My client, who currently works in the UK and is UK resident and ordinarily resident, wishes to leave the UK before 6 April 2011 to take up employment abroad. He is engaged and rents a property with his fiancée. Their tenancy agreement expires in five months' time.

When he leaves the UK, he is uncertain about the impact on his UK residency status. He has asked me to advise him on the legal position and to provide him with a practical solution.

Currently there is no legal test to determine when an individual becomes or ceases to be UK resident, other than presence in the UK exceeding 182 days in a tax year. My client will be required to provide evidence to HMRC that he has made a 'distinct break' from the UK in order to become non-UK resident. Under common law principles, the factors to consider are:

1. total days spent physically in the UK after the date of departure (to ensure that he does not exceed 91 days per year for the duration of his absence);

2. whether there continues to be accommodation available to him in the UK (this is ignored in determining residence in cases of employment abroad);

3. location of any immediate family members and whether they relocate with him; and

4. length of his employment contract, whether it is full time and where the duties are performed.

Further hurdles

My client should also be aware of the statutory trap, which provides that an individual who moves for only 'occasional residence abroad' will be deemed to remain a UK resident. HMRC has successfully argued this point on a number of occasions, most notably in the case of Gaines-Cooper, to catch individuals who appear to have spent more than one year outside the UK but who cannot demonstrate that they have put roots down elsewhere during this absence.

On a point of law, therefore, it is not inconceivable that my client could take up an employment contract of 18 months' duration and still fall into this trap.

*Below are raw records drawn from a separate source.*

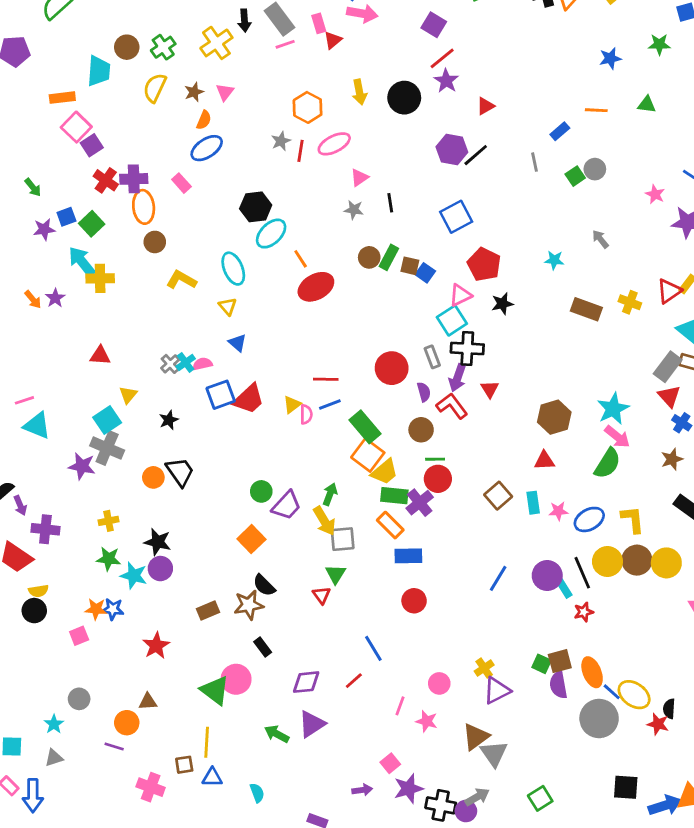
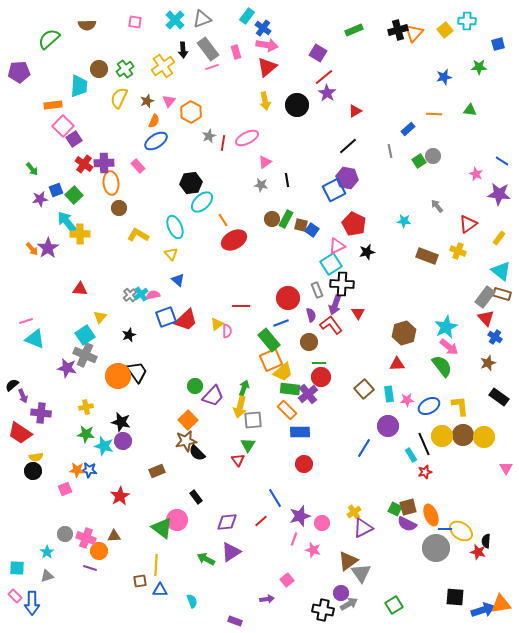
red triangle: (333, 40) -> (267, 67), moved, size x1.5
orange hexagon: (308, 107) -> (191, 112), moved
purple hexagon: (452, 149) -> (347, 178), moved
red triangle: (669, 291) -> (468, 224), moved
purple star: (55, 298) -> (48, 248), size x1.5
blue line: (330, 405) -> (281, 323), moved
orange square: (368, 455) -> (271, 360), turned 30
green semicircle: (607, 463) -> (442, 366), turned -70
orange circle: (153, 477) -> (118, 376), size x1.6
yellow arrow: (324, 521) -> (240, 407), turned 45
purple circle: (547, 576) -> (388, 426), moved
brown star: (249, 605) -> (186, 441), moved
purple semicircle: (558, 685) -> (407, 524), turned -54
blue line: (612, 692) -> (445, 529), turned -40
pink cross: (151, 787) -> (86, 538), moved
purple star: (408, 789) -> (300, 516), moved
purple circle: (466, 811) -> (341, 593), moved

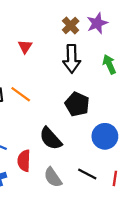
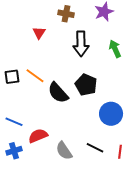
brown cross: (71, 25) -> (66, 14), moved, turned -35
black semicircle: (51, 139) -> (58, 93), moved
red semicircle: (24, 161) -> (38, 136), turned 66

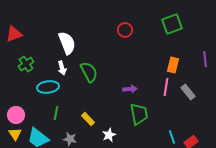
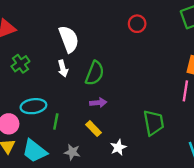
green semicircle: (89, 72) -> (95, 73), turned 50
cyan ellipse: (48, 87) -> (33, 106), moved
purple arrow: (130, 89) -> (98, 103), moved

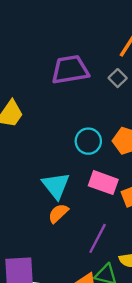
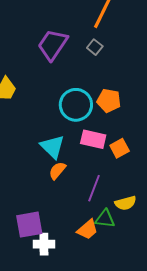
purple trapezoid: (70, 70) -> (53, 45), turned -40
cyan circle: (88, 141) -> (76, 105), size x1.4

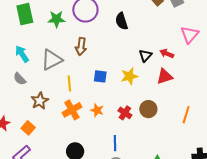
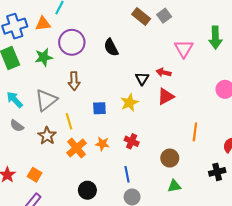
brown star: (40, 101) -> (47, 136), moved
brown circle: (148, 109) -> (170, 158), moved

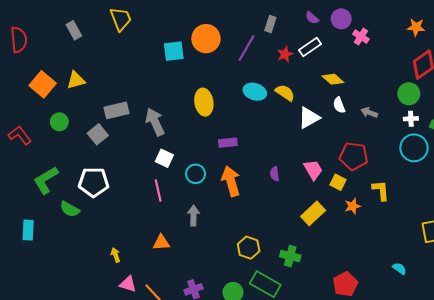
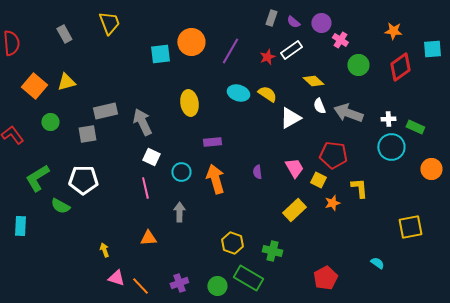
gray rectangle: (270, 24) -> (271, 18), moved
green circle: (409, 94) -> (358, 65), moved
gray arrow: (369, 112) -> (348, 113), size x1.8
gray square: (98, 134) -> (87, 134), turned 30

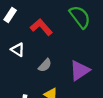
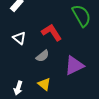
red L-shape: (41, 27) -> (52, 32), moved

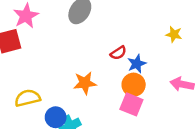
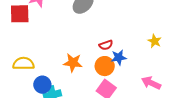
orange circle: (134, 85) -> (105, 66), moved

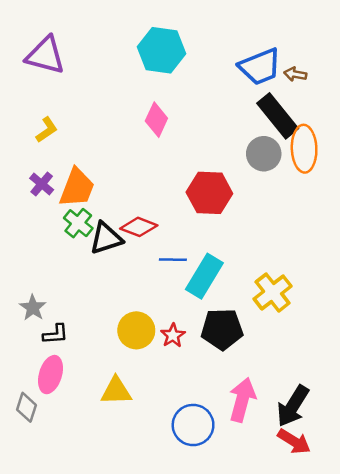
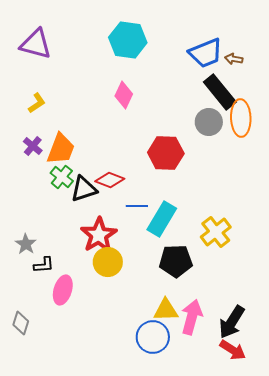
red star: (173, 335) -> (99, 235), moved, size x1.8
pink ellipse: (50, 375) -> (63, 290), moved
yellow triangle: (116, 391) -> (166, 310), moved

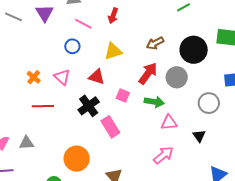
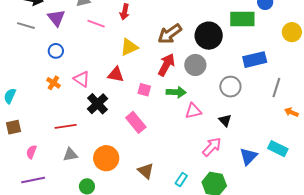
brown arrow: (155, 43) -> (170, 34), size x1.4
blue circle: (72, 46) -> (56, 51), moved
red line: (43, 106) -> (66, 126), moved
black cross: (89, 106) -> (98, 104), moved
gray triangle: (26, 143) -> (70, 155), moved
pink arrow: (163, 155) -> (212, 147), moved

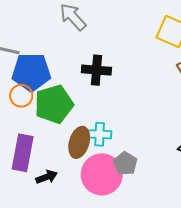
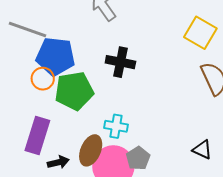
brown ellipse: (79, 142) -> (91, 150), moved

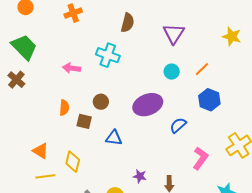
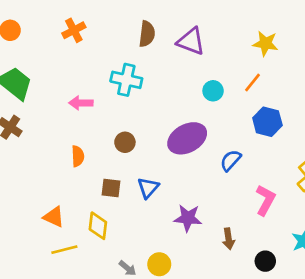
purple triangle: (174, 34) -> (191, 41), moved, turned -35
yellow star: (232, 36) -> (265, 43), moved
brown square: (84, 121) -> (111, 188), moved
blue triangle: (114, 138) -> (148, 188), turned -48
purple star: (140, 176) -> (188, 218), moved, size x1.5

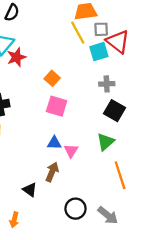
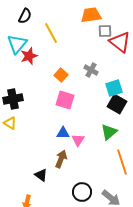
yellow line: (78, 33) -> (51, 33), moved
cyan square: (99, 52) -> (114, 88), moved
gray cross: (107, 84) -> (91, 70), moved, turned 32

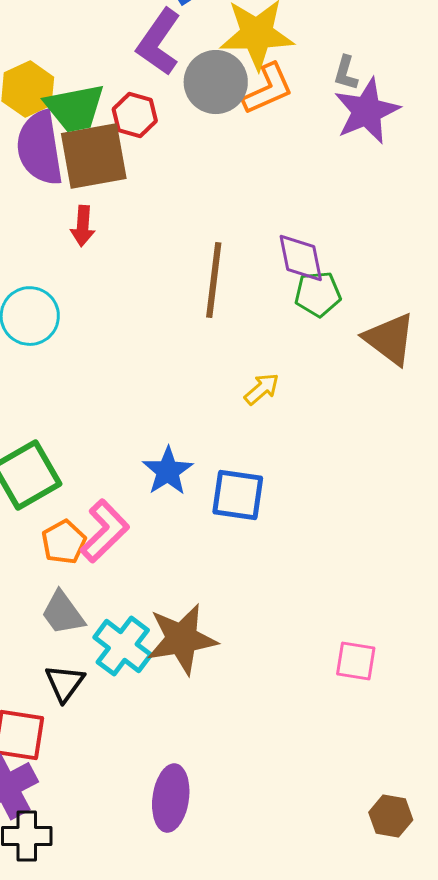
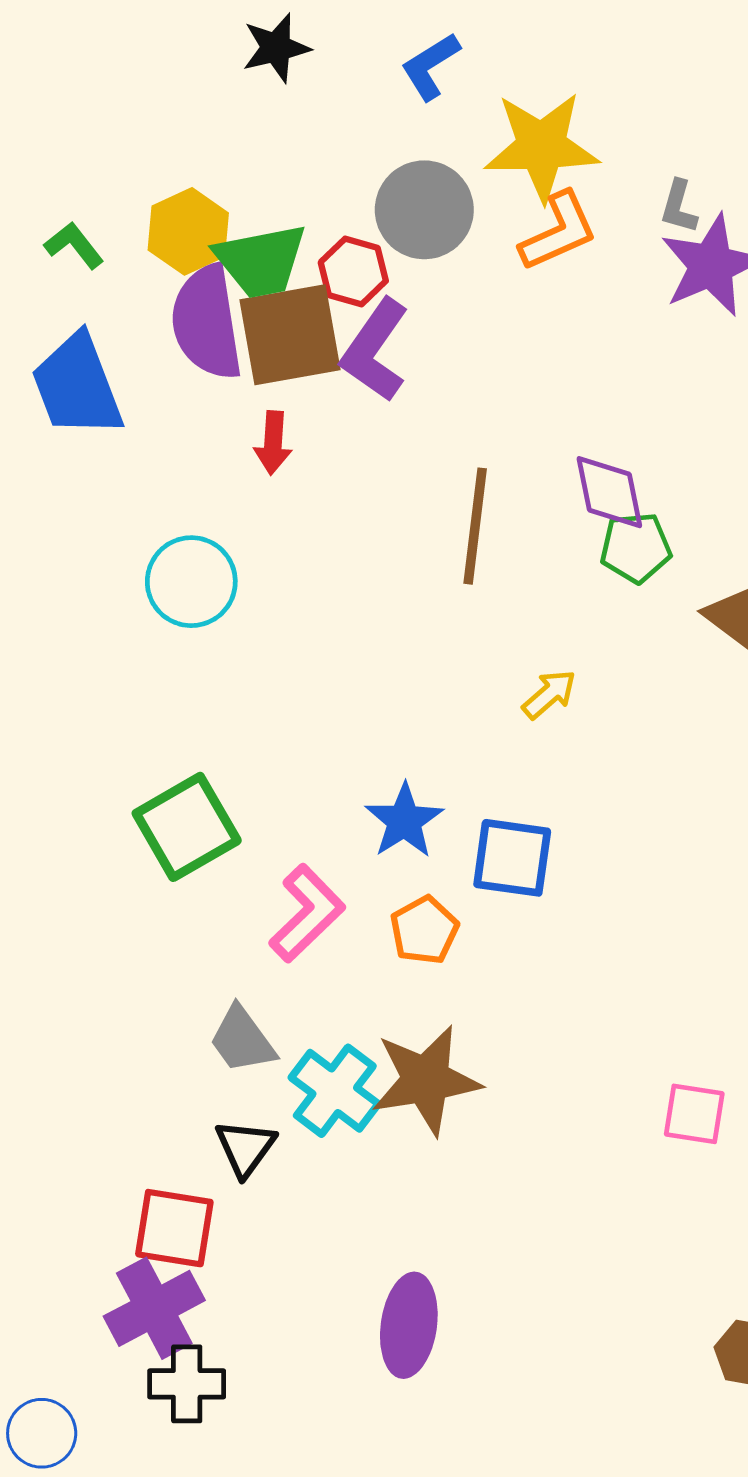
purple L-shape: (159, 42) -> (375, 350), moved
gray circle: (216, 82) -> (424, 210), moved
orange pentagon: (64, 542) -> (424, 930), moved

Under statute, tax residence is determined for a complete tax year and 'split year' treatment is granted under ESC A11. HMRC has provided guidance in A6 paragraph 8.5 which, if adhered to, should provide as close to certainty as is ever possible. This provides that an individual who takes up full-time employment abroad is deemed to be non-UK resident and ordinarily resident from the date after the date of departure from the UK until the date before the date of return to the UK provided that:

1. absence from the UK and the duration of full-time employment both include at least one complete year of assessment;

2. physical departure is to begin the employment, and not for any other reason; and

3. visits to the UK during the period are less than 183 days in any year and average less than 91 days per year (the average being taken over the period of absence up to a maximum of four years).

Gainfully employed

So, I would advise my client to:

  • sign his new contract of employment and commence work abroad before 6 April 2011;
  • take up his employment on departure, and if not the employment commences before 6 April 2011;
  • ensure that the employment has a standard pattern of working hours which can be compared to a typical UK working week;
  • make sure the duties of the employment are performed outside the UK (although some incidental UK duties are permitted, specific advice should be sought);
  • ensure that he remains in full-time employment outside the UK until at least 6 April 2012; and
  • make sure that visits to the UK total less than 183 days in a year and ideally total less than 91 days a year.

Ultimately, where any of these conditions are not met, HMRC will review the absence under the factors relating to 'temporary non-residence'.

Finally, for UK CGT purposes, my client should be aware that if he returns to the UK within five years he will be subject to CGT on any gains during his period of absence.